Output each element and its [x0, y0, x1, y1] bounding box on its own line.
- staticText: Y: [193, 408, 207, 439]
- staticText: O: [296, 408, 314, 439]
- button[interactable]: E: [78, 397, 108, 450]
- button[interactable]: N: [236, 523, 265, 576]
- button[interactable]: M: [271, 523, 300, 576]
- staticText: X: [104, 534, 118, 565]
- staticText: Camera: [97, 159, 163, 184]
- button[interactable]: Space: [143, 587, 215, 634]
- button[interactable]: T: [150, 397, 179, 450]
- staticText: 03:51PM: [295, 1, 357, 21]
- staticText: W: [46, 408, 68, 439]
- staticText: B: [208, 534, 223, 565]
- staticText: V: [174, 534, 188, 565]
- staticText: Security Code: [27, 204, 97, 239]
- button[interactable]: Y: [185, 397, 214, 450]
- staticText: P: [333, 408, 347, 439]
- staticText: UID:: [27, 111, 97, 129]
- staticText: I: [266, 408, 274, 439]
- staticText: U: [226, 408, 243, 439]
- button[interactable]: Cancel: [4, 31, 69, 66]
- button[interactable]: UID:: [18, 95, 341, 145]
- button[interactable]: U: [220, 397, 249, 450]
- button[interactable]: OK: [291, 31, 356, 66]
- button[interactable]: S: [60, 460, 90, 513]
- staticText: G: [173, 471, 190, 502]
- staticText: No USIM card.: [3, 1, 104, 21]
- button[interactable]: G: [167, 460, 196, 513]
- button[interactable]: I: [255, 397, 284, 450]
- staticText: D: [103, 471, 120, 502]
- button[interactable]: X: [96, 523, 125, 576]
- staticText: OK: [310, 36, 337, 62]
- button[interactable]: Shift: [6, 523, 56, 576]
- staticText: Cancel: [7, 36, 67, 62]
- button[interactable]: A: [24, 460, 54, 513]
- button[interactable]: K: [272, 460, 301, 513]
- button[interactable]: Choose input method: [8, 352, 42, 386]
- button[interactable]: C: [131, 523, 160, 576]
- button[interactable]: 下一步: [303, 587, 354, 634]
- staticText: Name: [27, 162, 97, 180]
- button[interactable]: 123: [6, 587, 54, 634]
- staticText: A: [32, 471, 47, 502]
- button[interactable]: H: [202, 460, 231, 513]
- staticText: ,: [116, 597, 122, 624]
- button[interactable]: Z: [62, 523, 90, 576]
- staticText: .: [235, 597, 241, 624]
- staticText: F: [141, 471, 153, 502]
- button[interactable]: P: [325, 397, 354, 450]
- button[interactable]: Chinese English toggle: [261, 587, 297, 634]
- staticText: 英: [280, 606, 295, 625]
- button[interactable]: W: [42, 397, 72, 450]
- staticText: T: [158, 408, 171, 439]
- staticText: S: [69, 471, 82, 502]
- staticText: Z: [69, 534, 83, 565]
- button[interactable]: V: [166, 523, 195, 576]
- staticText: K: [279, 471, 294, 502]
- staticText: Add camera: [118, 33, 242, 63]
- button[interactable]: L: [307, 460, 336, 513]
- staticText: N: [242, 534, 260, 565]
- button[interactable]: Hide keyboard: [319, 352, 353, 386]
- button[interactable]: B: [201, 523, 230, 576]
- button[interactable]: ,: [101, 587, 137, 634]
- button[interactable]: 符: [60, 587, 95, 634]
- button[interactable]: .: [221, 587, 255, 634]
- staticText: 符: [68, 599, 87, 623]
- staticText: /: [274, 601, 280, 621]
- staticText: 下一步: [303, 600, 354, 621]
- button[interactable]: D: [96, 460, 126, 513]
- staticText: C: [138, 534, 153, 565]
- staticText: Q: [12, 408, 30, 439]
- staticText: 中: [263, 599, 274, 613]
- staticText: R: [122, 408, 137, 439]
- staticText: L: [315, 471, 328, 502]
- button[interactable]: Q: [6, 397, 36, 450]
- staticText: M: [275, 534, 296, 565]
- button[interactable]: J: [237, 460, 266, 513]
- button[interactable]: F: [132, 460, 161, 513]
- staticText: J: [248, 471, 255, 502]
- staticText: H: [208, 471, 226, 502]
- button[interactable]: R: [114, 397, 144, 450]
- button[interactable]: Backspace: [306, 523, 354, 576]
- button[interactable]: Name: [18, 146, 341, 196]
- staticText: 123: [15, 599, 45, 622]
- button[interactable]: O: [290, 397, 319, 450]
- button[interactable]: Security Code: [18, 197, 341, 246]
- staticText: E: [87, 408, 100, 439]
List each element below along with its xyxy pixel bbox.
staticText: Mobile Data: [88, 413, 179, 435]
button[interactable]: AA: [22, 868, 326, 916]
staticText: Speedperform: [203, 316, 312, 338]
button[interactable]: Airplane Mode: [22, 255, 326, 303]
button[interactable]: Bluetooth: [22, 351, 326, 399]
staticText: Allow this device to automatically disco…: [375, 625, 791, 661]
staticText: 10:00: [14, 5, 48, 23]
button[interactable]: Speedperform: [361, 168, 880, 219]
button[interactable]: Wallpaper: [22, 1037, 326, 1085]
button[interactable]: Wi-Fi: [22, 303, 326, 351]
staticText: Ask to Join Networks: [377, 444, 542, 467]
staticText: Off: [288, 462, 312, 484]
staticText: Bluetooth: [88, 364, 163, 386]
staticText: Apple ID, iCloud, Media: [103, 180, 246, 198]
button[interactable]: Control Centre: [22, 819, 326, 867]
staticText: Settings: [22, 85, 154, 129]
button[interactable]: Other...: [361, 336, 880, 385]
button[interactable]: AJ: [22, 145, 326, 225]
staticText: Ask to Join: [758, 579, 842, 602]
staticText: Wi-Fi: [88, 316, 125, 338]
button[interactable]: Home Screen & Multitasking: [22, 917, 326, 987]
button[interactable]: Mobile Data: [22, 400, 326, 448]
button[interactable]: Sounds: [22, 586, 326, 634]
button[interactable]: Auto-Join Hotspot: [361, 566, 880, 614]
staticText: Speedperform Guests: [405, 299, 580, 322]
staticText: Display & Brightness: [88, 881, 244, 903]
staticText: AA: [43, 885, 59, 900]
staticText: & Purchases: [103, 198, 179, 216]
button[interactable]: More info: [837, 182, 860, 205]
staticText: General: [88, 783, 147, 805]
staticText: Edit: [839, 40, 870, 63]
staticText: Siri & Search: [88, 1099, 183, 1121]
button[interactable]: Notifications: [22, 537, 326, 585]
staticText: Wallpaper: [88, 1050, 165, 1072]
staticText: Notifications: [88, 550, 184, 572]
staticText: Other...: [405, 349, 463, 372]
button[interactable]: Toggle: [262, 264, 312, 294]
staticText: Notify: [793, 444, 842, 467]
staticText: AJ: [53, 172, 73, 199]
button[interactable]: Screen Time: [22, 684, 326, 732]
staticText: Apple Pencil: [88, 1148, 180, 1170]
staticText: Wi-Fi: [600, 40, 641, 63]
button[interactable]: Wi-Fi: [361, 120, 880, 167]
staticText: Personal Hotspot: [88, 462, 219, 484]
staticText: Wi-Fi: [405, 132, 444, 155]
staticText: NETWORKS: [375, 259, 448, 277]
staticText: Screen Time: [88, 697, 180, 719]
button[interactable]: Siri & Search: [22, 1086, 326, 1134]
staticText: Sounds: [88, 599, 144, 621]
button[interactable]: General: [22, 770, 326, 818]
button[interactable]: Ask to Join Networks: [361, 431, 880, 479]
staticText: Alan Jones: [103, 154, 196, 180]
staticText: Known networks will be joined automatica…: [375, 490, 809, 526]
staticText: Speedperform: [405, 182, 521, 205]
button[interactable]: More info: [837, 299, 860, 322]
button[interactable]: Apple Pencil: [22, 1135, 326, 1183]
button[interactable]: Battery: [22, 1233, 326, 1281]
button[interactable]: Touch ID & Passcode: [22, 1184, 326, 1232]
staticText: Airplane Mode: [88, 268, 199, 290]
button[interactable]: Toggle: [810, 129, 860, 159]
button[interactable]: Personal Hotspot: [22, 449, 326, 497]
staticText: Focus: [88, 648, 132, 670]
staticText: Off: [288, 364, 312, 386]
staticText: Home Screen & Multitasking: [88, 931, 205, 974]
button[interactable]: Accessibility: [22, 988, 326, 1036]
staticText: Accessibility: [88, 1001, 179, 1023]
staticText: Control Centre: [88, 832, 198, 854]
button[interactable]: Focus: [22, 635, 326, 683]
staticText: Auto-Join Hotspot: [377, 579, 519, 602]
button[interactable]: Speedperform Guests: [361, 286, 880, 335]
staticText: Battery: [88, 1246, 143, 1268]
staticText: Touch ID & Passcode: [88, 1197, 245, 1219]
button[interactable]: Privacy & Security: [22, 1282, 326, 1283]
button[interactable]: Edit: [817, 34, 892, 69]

__What you have to do__. Using the listing above, gather each line that holds the string "Airplane" and copy it.

__Solution to this exercise__.
button[interactable]: Airplane Mode: [22, 255, 326, 303]
staticText: Airplane Mode: [88, 268, 199, 290]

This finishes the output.